NATIONAL TRAINING CENTER, Calif. — After seven days of grueling action across the hills and valleys of the National Training Center, the Blackhorse Troopers of the 11th Armored Cavalry Regiment are worn down. Not only have they been fighting the Rotational Training Unit, they’ve been fighting Mother Nature herself: with temperatures ranging from 70 degrees, to just above freezing at night, and two days of torrential downpours.
Suddenly a cry goes out from behind the lines: “Chows Here!” The Troopers gather around, already chattering excitedly about what’s for dinner. They find that they are not disappointed. As the tops are popped off the mermites, they’re greeted by the site of heaping piles of steak and mashed potatoes, to keep them warm and alert for the cold night to follow. This hot meal and every other one eaten during rotation are the result of the hard working Troopers of the Headquarters and Headquarters Troop, Regimental Support Squadron’s Field Feeding Teams (FFTs).
Throughout the course of the rotation the FFTs, led by Staff Sgt. Joseph Lach, manned two, separate Field Feeding Sites in the training area and with 17 Soldiers and NCO’s managed to produce approximately 2,800 meals daily, allowing the Regiment to enjoy two hot meals a day throughout the rotation. They provide an ever-evolving menu, to include biscuits and gravy, Philly cheese steaks, French toast, and of course the universally popular chicken and waffles. With such a great quantity of delicious courses produced time and again, without fail, it’s a direct reflection of the professionalism and dedication of the FFTs.

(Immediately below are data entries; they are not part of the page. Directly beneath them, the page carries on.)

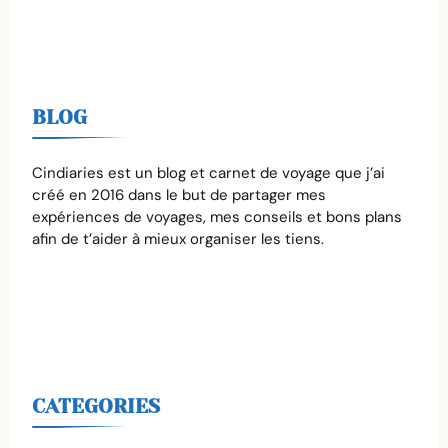
BLOG
Cindiaries est un blog et carnet de voyage que j’ai
créé en 2016 dans le but de partager mes
expériences de voyages, mes conseils et bons plans
afin de t’aider à mieux organiser les tiens.
CATEGORIES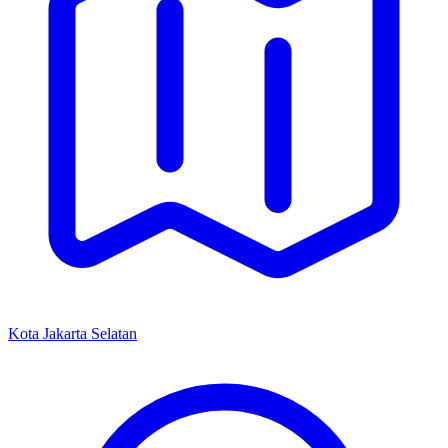
Kota Jakarta Selatan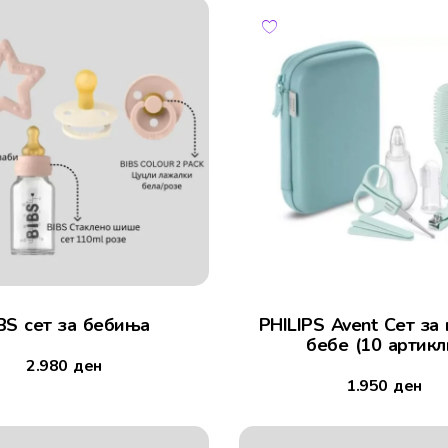
BS сет за бебиња
PHILIPS Avent Сет за 
бебе (10 артикл
2.980
ден
1.950
ден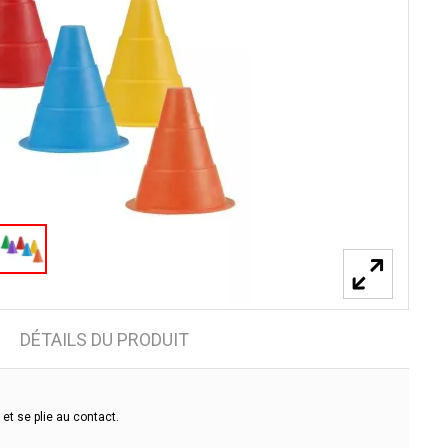
DÉTAILS DU PRODUIT
et se plie au contact.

The hard work begins before the rotation starts as the FFTs maintain and stage their numerous vehicles and pieces of equipment prior to moving into the field. In fact, the FFTs are typically the first element of the 11th ACR in the field during rotation, setting up the night before the main Blackhorse element rolls out in order to meet them with a hot meal when they arrive. Once in place, they are typically the first soldiers up and the last to bed, with the typical work day stretching from 1a.m. to 10p.m. After an hour of prep time, cooking typically begins at 2:30a.m. and continues virtually without pause until 7p.m. when the last dinner meal is served, followed by several hours of cleaning.
In rotation 20-06, the FFTs had unique challenges. First, they supported an increased headcount from both 11th ACR and the Guest Blackhorse Troopers of the United States Marine Corps 1st Battalion, 2nd Light Armored Regiment. The FFTs conquered the challenge with their typical can-do attitude, even taking the opportunity to cross train with the Marines own culinary specialists. The FFT even brought the food to the fight by manning Logistics Release Points (LRPs) for every meal from Training Day Three onward. At 6 a.m. and again at 5 p.m., every day, the FFT leads small convoys to LRPs closer to the forward line of troops, better supporting the rotational fight. The Troopers of the Field Feeding Team truly fed the force during the last rotation.